結果として、前半はとても登山関係の本とは思えない内容になっている。第一次大戦、チベットの外交問題、インド政庁の事情、ケンブリッジなど当時の上流とミドルクラスの生活感覚などが、事細かく描かれる。とくにいやでも目を引くのは、当時のミドルクラス、知識人の若者の間のfriendship(homosexualという語は英語に定着していないし、gayは昔からの意味しかない)のこと。そうとうに、あからさまな書簡が残っている。労働者階級とは隔絶した、特権的な生活であったわけである。
第7章でようやくチベット内に到着、この第一次1921年の記述が長い、長い、長い。E. O. Wheelerというインド軍の測量技師の活動が詳しく書かれているが、これは著者が子孫にあって日記を譲り受けた成果を発表したものでしょう。さらに著者は、実際にwheelerの調査した地をかなりの部分歩いている。ノース・コルまでは登っている。ちなみに、このWheelerという人物はその後もインド軍の測量技師として活躍し、第二次大戦中は、ビルマ戦線の地図制作に従事した。

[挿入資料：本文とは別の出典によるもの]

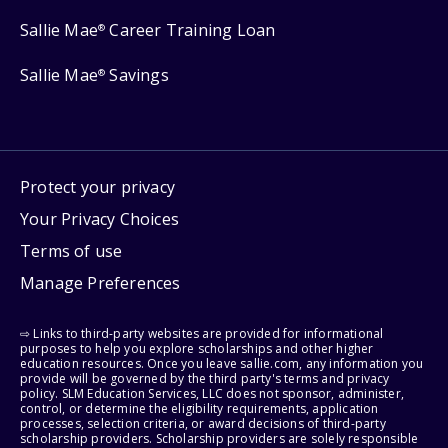
Sallie Mae
Career Training Loan
®
Sallie Mae
Savings
®
Protect your privacy
Your Privacy Choices
Terms of use
Manage Preferences
⇨ Links to third-party websites are provided for informational
purposes to help you explore scholarships and other higher
education resources. Once you leave sallie.com, any information you
provide will be governed by the third party's terms and privacy
policy. SLM Education Services, LLC does not sponsor, administer,
control, or determine the eligibility requirements, application
processes, selection criteria, or award decisions of third-party
scholarship providers. Scholarship providers are solely responsible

日本軍が戦ったのは、この男である。
しかし、ここまではまだ五合目だ。いよいよ、ノース・コルから本格的なアタックが始まるのは第二次1922の遠征である。
ここいらから、わたしの読み方が定まってきた。この三回の遠征は、もともと失敗・敗退すべきものだったのではないか? 単なる運の悪さや、ちょっとしたミスではなく、構造的な問題として、当時のエベレスト登頂が不可能だったことを書こうとしているのではないか? わたしはそんな読み方で進んでいった。
隊員の人選をめぐるトラブル、予算獲得のための隊員への縛り、現地ポーターとの問題、年功序列やジェントルマンの階級意識、それらが遠征への大きな負担になる。装備・食料・医療知識・気象情報など、当時では解決できない問題が多々ある。第二次大戦後と大きく異なるのは、携帯無線機がないこと。これは第一次大戦時と同じで、ちょっと離れた部隊のようすがわからない。後方への連絡は走って伝令が伝えるしかない。エベレストでも各キャンプ間の連絡がとれず、さまざまなトラブルが起きる。第一次、第二次で、クライマーの犠牲がでなかったのが、幸運と言えるほどだ。
さて、主人公マロリーである。やはりこの人物の描写が一番くわしいが、〈友情〉事情ばかりでなく、さまざまなことが暴露されている。暴露というと、言葉が強すぎるかな? 当時としては普通の好青年だったのだろうが、現地人の利発な若者を妻に伝える手紙がすごい(p329)。
そして最後にマロリーが登頂に成功したかどうか、そんな関心から本書を読もうとする人がいれば、やめておけと言いたい。エピローグの最後に短くまとめられているが、結論は99.99%明らか。むしろ、なぜ、登頂に成功したかもしれないという希望が長く続いたかが、本書全体で語られている。
以上、緑陰の友というには、ヘビーでディープな著作でした。
索引がひじょうに詳しい。本文には注がなく、そのかわり各章ごとに文書館や図書館の所在情報が載っており、関連書籍の案内もしている。どうせ一次資料を見ることなんてない普通の読者にや、これで十分。
地図はkindleで見にくい。わたしはFire HDで見た。地名などもう少し詳しく載っていればいいかなあ。